What will anisotropies in the clustering pattern in redshifted 21-cm maps tell us?

The clustering pattern in high-redshift H-I maps is expected to be anisotropic for two distinct reasons: the Alcock-Paczynski effect and the peculiar velocities, both of which are sensitive to the cosmological parameters. The signal is also expected to be sensitive to the details of the H-I distribution at the epoch when the radiation originated. We use simple models for the H-I distribution at the epoch of reionization and the post-reionization era to investigate exactly what we hope to learn from future observations of the anisotropy pattern in H-I maps.

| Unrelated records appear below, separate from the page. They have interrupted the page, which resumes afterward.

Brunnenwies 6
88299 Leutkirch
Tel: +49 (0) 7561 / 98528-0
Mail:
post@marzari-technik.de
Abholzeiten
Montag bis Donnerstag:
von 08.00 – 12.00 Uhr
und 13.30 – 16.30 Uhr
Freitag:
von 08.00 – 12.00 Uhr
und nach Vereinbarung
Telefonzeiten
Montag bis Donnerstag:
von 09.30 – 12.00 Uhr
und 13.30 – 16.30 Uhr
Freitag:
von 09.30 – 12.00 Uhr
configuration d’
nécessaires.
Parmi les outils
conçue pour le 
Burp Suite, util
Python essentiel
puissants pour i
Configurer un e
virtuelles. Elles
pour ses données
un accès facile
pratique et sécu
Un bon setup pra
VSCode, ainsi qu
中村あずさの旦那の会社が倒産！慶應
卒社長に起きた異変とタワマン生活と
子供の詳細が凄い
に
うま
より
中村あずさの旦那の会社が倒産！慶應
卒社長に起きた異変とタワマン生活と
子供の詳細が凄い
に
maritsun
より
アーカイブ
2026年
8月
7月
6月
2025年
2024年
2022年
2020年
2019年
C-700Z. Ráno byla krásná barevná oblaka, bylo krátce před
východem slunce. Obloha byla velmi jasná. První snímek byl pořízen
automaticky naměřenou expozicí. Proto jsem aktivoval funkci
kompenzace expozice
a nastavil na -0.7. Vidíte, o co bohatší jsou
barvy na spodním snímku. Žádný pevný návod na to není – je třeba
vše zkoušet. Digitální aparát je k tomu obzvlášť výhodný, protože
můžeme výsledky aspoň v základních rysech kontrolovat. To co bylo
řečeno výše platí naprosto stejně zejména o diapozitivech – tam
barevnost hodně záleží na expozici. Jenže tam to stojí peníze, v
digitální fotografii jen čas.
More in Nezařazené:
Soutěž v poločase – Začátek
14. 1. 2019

We find that such observations will probably tell us more about the H-I distribution than about the background cosmological model. Assuming that reionization can be described by spherical, ionized bubbles all of the same size with their centres possibly being biased with respect to the dark matter, we find that the anisotropy pattern at small angles is expected to have a bump at the characteristic angular size of the individual bubbles whereas the large-scale anisotropy pattern will reflect the size and the bias of the bubbles. The anisotropy also depends on the background cosmological parameters, but the dependence is much weaker. Under the assumption that the H-I in the post-reionization era traces the dark matter with a possible bias, we find that changing the bias and changing the background cosmology have similar effects on the anisotropy pattern. Combining observations of the anisotropy with independent estimates of the bias, possibly from the bi-spectrum, may allow these observations to constrain cosmological parameters.